No, bueno, la historia no resiste el menor análisis: todos son gags sexuales, exhibición de la Londres Pop y psicodelia a morir. También es recontra divertida y no perdió eficacia a pesar del paso del tiempo. Hay secuencias de puro cine experimental (la tortura mental que sufre Sellers es puro montaje creado por el mencionado Richard Williams) y muchísima música. De hecho, el filme se llevó el Oscar a la mejor canción por "The Look of Love", un sensual tema de Burt Bacharach cantado por Dusty Springfield. Ahora bien: el lector se preguntará por qué hablamos de esta película hermosa en esta columna por lo general cachonda y dedicada a cuerpos más que desnudos. Bueno, el asunto es que el pobre Jimmy Bond, cuyo atractivo es menos que nulo, está obsesionado por el sexo. De hecho, es el personaje que Woody Allen creó para la TV y el cine hasta, por lo menos, Dos extraños amantes. Pero aquí además todos los personajes tienen un uso discrecional del sexo, un poco como el Bond "de verdad". Hay una secuencia en la que una agente tiene que elegir al posible Bond sustituto y, para ello, besa apasionadamente a cada uno de los candidatos, porque bueno, es Bond. En otra, la Andress -ni más ni menos la "chica Bond" original- realiza una sesión de fotos "eróticas" con Sellers-Bond parodiando la célebre secuencia de Blow-Up, la película de Antonioni. Y hay mucha, muchísima exhibición de piernas y vientres y escotes porque el ejército de Jimmy Bond es de chicas armadas y peligrosas. Todas hermosas y esculturales, de paso.

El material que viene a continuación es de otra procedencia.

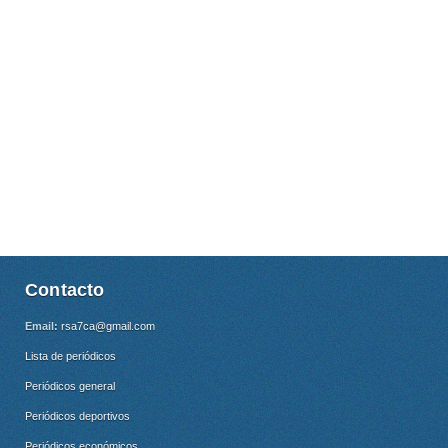
Contacto
Email:
rsa7ca@gmail.com
Lista de periódicos
Periódicos general
Periódicos deportivos
Periódicos económicos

Pero además hay sexo "adulto": la secuencia de seducción entre Niven y la Kerr es pura comedia sexual en una noche de verano. En general, el tema erótico es un leit motiv de cada secuencia, y está tomado con una ligereza y una falta total de respeto por los roles tradicionales que resultaría totalmente anómalo en el ofendidísimo por cualquier cosa mundo actual. De paso, la secuencia de apertura que no vimos era así: Sellers está en un puesto de vigía policial que lo cubre hasta mitad del cuerpo. Llega un señor con bombín y le dice "¿Bond? Estas son mis credenciales" y, también tapado por la pared, obliga a Sellers a mirar hacia su entrepierna (se supone que le muestra un carnet, claro). Eso estaba eliminado de la copia que vimos. Así empezaba una película feliz y luminosa.